• _The problem_
For each line below that contains the string "ขแฮปป", copy that line.

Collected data
+ + + + +

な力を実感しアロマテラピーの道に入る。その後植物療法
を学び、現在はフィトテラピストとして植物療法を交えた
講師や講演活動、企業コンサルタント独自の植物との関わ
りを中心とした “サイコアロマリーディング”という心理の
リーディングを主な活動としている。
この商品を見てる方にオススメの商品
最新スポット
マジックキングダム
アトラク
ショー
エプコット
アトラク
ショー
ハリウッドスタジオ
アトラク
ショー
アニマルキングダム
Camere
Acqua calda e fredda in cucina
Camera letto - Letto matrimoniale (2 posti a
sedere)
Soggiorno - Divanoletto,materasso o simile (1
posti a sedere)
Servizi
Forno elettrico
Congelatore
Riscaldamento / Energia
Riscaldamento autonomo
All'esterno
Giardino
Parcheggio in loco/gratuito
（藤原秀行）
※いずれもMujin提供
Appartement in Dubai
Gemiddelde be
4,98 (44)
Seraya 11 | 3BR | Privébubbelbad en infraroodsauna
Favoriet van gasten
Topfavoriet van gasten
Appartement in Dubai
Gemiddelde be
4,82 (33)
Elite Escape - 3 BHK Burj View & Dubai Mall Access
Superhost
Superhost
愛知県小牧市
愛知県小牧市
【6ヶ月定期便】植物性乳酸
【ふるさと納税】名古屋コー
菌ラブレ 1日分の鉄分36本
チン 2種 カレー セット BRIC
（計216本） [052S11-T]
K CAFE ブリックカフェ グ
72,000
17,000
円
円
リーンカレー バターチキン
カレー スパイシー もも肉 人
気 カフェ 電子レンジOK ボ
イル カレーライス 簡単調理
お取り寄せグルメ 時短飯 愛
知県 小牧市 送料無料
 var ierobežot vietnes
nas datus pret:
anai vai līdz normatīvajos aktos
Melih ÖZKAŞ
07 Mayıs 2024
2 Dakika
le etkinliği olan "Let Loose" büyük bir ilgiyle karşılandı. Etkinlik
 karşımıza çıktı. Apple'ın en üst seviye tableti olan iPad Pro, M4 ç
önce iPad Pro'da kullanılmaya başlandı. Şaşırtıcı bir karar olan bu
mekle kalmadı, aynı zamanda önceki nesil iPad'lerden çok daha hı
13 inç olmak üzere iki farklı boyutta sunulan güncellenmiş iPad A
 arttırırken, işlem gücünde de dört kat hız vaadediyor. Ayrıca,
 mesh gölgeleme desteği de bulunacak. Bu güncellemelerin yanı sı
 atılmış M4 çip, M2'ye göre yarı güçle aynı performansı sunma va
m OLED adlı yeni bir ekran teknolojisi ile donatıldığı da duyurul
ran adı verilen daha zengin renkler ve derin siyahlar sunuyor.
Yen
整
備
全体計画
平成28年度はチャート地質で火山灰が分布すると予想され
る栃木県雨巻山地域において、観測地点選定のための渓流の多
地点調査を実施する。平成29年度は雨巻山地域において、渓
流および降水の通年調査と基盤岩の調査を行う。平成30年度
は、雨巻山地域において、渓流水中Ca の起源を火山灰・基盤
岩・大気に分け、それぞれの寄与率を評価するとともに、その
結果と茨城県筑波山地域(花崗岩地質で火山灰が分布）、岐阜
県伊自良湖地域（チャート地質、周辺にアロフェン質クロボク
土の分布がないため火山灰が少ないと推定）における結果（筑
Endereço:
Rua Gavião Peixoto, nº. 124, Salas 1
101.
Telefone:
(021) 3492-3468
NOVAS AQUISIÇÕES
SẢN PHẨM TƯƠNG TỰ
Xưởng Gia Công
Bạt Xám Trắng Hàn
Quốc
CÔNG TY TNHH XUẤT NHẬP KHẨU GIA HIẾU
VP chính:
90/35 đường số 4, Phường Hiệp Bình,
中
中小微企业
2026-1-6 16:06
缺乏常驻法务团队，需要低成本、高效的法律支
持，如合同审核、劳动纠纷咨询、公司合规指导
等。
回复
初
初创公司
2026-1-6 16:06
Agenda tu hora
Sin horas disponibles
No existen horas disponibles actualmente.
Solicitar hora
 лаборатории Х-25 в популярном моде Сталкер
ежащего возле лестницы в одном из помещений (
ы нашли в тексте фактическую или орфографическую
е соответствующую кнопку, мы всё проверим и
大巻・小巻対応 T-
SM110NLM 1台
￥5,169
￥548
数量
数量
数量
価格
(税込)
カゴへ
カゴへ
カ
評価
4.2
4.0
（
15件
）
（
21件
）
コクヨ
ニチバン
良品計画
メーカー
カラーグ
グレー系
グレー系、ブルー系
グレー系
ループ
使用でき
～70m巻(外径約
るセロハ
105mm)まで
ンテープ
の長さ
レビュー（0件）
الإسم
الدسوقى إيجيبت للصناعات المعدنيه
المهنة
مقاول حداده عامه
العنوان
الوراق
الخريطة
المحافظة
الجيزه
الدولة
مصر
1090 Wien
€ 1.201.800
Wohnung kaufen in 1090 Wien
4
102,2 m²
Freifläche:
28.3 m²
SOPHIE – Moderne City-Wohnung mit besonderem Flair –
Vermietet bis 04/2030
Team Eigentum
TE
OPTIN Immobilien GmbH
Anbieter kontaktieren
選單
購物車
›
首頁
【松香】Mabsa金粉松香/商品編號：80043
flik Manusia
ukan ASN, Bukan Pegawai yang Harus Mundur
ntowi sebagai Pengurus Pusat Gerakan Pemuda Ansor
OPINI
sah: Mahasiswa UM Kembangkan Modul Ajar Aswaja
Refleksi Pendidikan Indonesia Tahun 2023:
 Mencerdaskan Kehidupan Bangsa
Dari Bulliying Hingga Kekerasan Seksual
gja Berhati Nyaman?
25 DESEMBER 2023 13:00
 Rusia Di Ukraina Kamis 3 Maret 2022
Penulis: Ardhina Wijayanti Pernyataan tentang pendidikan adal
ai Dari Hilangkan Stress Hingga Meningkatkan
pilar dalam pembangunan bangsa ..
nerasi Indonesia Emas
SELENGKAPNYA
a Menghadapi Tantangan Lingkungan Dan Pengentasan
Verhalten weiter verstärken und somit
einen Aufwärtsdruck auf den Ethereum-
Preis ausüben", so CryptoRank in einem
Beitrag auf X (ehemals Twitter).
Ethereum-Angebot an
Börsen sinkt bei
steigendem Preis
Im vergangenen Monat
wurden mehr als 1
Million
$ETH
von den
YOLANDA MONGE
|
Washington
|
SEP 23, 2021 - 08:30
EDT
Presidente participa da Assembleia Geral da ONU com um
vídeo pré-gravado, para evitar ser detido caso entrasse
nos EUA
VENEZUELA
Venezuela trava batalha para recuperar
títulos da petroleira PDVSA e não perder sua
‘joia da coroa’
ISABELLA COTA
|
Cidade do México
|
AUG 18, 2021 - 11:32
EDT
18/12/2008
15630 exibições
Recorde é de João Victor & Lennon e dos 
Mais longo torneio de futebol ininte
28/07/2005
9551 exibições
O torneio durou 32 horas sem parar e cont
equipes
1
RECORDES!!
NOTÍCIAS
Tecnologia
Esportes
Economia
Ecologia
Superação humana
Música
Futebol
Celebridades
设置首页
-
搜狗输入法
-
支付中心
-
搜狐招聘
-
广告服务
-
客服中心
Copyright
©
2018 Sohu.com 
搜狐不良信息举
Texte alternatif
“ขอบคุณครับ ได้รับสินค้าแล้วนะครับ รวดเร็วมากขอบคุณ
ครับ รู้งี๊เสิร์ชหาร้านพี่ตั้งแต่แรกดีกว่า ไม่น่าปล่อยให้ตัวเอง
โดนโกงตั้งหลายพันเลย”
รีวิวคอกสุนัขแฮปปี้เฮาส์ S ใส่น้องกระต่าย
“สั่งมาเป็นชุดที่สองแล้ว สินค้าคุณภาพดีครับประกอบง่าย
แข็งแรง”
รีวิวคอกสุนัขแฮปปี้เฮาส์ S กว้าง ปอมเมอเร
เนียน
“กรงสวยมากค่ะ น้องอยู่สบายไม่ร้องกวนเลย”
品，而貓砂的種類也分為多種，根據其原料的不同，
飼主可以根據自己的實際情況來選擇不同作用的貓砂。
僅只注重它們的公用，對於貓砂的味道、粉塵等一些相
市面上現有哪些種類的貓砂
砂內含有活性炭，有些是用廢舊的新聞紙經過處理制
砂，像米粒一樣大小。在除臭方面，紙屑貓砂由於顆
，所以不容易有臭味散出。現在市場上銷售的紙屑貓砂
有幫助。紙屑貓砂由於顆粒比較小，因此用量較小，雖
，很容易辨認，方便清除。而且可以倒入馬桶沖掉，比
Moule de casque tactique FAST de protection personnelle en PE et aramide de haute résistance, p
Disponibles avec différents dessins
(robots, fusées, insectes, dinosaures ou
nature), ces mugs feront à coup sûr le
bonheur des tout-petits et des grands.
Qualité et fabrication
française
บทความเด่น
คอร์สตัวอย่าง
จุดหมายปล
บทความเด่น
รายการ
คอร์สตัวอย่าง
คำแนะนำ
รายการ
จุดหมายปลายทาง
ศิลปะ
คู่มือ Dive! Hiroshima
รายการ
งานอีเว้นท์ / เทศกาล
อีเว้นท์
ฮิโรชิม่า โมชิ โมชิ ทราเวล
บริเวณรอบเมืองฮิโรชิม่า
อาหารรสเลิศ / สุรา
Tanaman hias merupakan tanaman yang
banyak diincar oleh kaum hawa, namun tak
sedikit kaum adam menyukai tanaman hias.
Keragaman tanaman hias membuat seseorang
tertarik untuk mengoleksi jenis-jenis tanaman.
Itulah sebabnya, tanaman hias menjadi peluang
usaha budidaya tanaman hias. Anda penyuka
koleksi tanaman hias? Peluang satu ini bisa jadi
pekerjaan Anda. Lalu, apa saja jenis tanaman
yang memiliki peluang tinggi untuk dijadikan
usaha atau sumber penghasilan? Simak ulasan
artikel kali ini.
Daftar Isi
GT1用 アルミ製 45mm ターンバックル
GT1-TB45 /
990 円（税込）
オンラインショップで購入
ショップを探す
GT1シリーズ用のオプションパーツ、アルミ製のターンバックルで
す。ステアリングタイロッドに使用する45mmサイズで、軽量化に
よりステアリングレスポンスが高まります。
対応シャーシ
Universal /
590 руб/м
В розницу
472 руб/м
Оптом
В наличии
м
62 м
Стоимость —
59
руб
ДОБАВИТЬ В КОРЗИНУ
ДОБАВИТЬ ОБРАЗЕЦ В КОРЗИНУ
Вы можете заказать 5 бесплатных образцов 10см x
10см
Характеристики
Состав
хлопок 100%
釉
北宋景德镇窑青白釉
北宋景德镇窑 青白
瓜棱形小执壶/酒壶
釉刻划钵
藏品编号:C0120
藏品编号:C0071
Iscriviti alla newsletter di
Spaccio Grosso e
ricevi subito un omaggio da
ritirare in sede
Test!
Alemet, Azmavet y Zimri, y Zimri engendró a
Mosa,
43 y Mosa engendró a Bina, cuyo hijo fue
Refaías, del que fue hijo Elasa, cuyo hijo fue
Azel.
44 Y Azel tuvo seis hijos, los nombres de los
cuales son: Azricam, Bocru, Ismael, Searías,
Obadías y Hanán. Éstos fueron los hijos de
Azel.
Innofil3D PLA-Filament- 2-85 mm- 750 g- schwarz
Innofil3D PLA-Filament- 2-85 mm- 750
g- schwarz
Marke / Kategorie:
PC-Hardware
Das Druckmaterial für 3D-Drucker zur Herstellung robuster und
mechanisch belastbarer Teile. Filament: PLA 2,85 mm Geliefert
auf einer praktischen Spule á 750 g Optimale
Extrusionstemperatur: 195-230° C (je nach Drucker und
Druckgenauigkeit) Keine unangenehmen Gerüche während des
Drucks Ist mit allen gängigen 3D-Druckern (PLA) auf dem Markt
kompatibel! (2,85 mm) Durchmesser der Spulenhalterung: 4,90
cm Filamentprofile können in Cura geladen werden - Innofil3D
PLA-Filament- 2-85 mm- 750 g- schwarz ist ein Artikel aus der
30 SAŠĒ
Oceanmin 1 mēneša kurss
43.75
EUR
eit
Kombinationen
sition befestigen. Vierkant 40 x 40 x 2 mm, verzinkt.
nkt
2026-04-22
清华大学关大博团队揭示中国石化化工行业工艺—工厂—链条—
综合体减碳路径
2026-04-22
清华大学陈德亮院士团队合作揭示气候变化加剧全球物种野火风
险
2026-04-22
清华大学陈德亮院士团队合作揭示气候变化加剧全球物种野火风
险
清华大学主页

+ + + + +

• _Answer to this problem_
รีวิวคอกสุนัขแฮปปี้เฮาส์ S ใส่น้องกระต่าย
รีวิวคอกสุนัขแฮปปี้เฮาส์ S กว้าง ปอมเมอเร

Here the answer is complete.